Als Ursache für chronische Wunden findet man neben Krampfadern (Varizen) bei mehr als der Hälfte der Betroffenen eine schwere arterielle Durchblutungsstörung, chronische Erkrankungen wie Diabetes mellitus, Nierenversagen und Bettlägerigkeit. Höheres Lebensalter und das häufige Zusammenfallen mehrerer schwerer Erkrankungen begünstigen und unterhalten chronische Geschwüre.

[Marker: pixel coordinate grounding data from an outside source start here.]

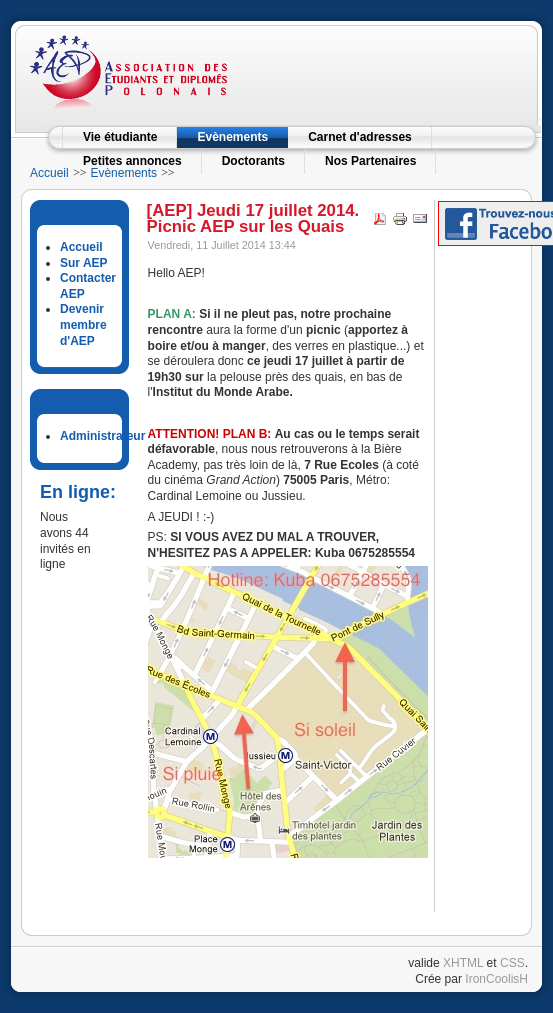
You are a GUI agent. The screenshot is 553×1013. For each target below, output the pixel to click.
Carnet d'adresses (360, 137)
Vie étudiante (120, 137)
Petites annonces (132, 161)
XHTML (463, 963)
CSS (512, 963)
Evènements (232, 137)
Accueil (49, 173)
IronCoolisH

Für die Betroffenen bedeutet dies nicht selten jahrzehntelang eine massive Einschränkung der Lebensqualität, ständigen Schmerz, oft auch soziale Isolation.
Modernes Wundmanagement
Im HGZ ist ein modernes Wundzentrum etabliert. Hier beraten speziell geschulte Wundmanager mit detaillierten Kenntnissen zu Verbandstechniken und modernen Heil- und Hilfsmitteln ihre Kollegen im Pflegedienst und die Patienten zu Therapiemöglichkeiten. Die interdisziplinäre Zusammenarbeit ermöglicht die rasche Ursachenerkennung des Geschwürs und seine umgehende Behandlung. So lässt sich durch die Wiederherstellung der Durchblutung betroffener Gliedmaßen und durch die Entfernung von Krampfadern die Basis für eine erfolgreiche Wundheilung schaffen.
Modernes Wundmanagement heißt aber auch, durch den standardisierten Einsatz moderner Verbandsstoffe die Abheilungsphase zu verkürzen und Beschwerden während der Heilungsphase zu vermeiden. Nach der Abheilung ist das Ziel, durch eine optimierte Hautpflege und die Vermeidung lokaler Überlastungen ein Wiederauftreten von Geschwüren zu verhindern.
Interdisziplinäre Zusammenarbeit der Spezialisten
In enger Zusammenarbeit mit dem WFI Wundkompetenz-Zentrum in Zürich wurden im Gefäßzentrum des HGZ standardisierte Richtlinien zur Wundbehandlung eingeführt, die konsequent in der täglichen Arbeit angewendet werden. Auch hier steht der interdisziplinäre Gedanke im Vordergrund: Angiologen, Diabetologen und Gefäßchirurgen, Ärzte und Pflegedienst arbeiten nach dem gleichen Wundhandbuch.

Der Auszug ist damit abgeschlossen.